= Beginning of Section =

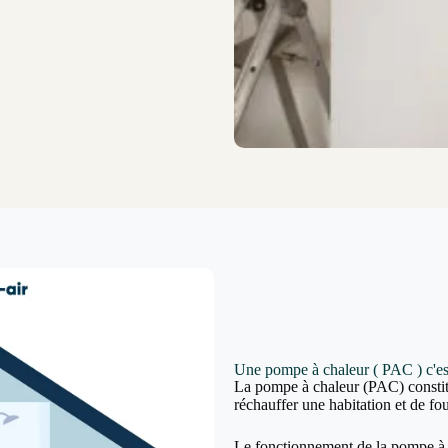
Une pompe à chaleur ( PAC ) c'es
La pompe à chaleur (PAC) constit
réchauffer une habitation et de fou
Le fonctionnement de la pompe à c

= End of Section =

▸ Task goal: Print the complete listing exactly, apart from any pictures.

▸ The completed task:
Une pompe à chaleur ( PAC ) c'es
La pompe à chaleur (PAC) constit
réchauffer une habitation et de fou
Le fonctionnement de la pompe à c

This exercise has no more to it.